▸ **STUDY MATERIAL**
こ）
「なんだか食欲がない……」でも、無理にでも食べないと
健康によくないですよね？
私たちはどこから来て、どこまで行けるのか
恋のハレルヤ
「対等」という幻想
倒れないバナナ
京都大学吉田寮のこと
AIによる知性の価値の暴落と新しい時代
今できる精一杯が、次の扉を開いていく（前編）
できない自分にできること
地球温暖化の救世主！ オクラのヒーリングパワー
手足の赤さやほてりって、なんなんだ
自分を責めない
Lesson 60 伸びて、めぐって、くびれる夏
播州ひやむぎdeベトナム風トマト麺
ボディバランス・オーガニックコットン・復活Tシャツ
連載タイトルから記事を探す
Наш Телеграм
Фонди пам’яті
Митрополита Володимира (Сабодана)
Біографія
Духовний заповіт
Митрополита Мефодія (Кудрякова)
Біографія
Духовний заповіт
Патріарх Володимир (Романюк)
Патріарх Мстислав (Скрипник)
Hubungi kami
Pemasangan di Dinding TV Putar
...
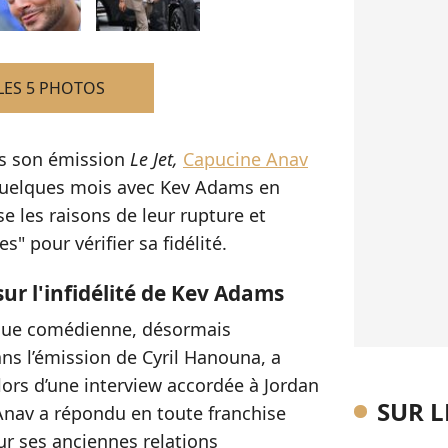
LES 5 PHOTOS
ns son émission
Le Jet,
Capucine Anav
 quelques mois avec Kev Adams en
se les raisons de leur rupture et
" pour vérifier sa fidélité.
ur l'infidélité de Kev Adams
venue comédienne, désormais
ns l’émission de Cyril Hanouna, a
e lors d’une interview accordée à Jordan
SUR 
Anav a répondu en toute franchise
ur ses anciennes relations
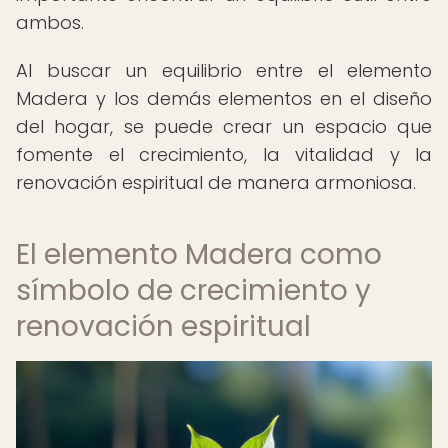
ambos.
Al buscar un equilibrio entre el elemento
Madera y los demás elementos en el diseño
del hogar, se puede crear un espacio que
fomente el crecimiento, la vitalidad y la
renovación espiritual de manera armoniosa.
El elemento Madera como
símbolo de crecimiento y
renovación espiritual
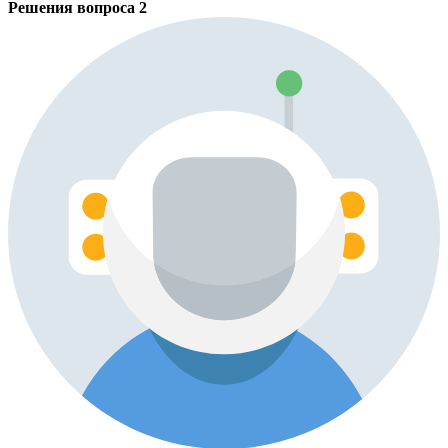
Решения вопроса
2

▸ **WORK TO COMPLETE**
Extract all lines from the material above that include the word "émission".

▸ **ANSWER TO THE EXERCISE**
ns son émission
ns l’émission de Cyril Hanouna, a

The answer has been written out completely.